Extravagant failures may be full of bloated, self-important dialogue or silly, affected performances, but they can still have that spark that indicates that at some point, someone was lying in bed thinking — however misguidedly — "Heck with everybody and what everybody might say. I love this project, and I'm excited." Copycat failures — those efforts to make a show like Friends, or like Cheers, or like CSI — may utterly lack inspiration, but their imitation may in fact be a sincere form of flattery and part of a desire to truly entertain.

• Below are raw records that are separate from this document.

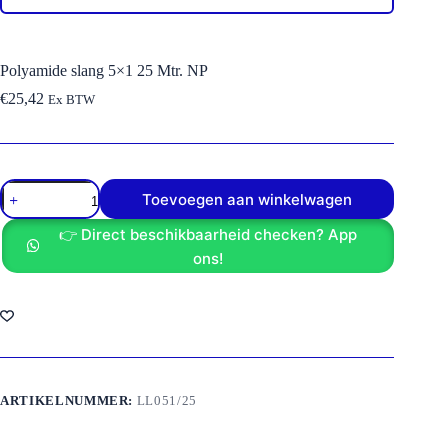
Polyamide slang 5×1 25 Mtr. NP
€
25,42
Ex BTW
Polyamide
Toevoegen aan winkelwagen
slang
5x1
👉 Direct beschikbaarheid checken? App
25
Mtr.
ons!
NP
aantal
ARTIKELNUMMER:
LL051/25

Labors of love — not necessarily everyone's love, but someone's love, somewhere, sometime, can be utter duds as entertainment or art or both, but even in hating them or desperately wanting them to be over or even taking offense at them, you can recognize that they are part of the larger project of creativity as well as commerce. Maybe it's 95 percent commerce and 5 percent creativity, but when someone once loved a bad show (or movie or book or luscious dessert), something in it is born breathing.
And then there's a show like the new Charlie's Angels.
There are plenty of obvious things to lament about what amounts to an utterly unnecessary knockoff of a movie franchise that was an utterly unnecessary knockoff of a rudimentary '70s action show. The truly and genuinely terrible acting, particularly from leads Rachael Taylor, Annie Ilonzeh and Minka Kelly, is hard to separate from the execrable script they've been saddled with: "The faces of the girls we left behind still haunt me," says Kelly at one point, with all the conviction of an America's Next Top Model contestant participating in one of Tyra Banks' acting exercises.
If this is meant to be fun, mischievous camp, it emphatically is not. It is shot with tepid, gloomy self-seriousness, and the three lead actresses have a labored and leaden acting style that prevents any actual wit from seeping in. The alleged zingers are largely given to Taylor, who displays such a complete lack of comedic instincts that even those lines that might be subject to elevation by a better performance deflate upon being uttered.
It's essential not to confuse a dead show — a show nobody loves — with a silly show. No one is suggesting Charlie's Angels needs to be, or was ever going to be, brilliantly acted and written in the same way as Mad Men or The Good Wife or anything else that wins awards. But if you want to know why a number of critics have a soft spot for ABC's campy new soap Revenge, it's precisely because it feels loved. It feels like someone is having a great time making that show — maybe a lot of people.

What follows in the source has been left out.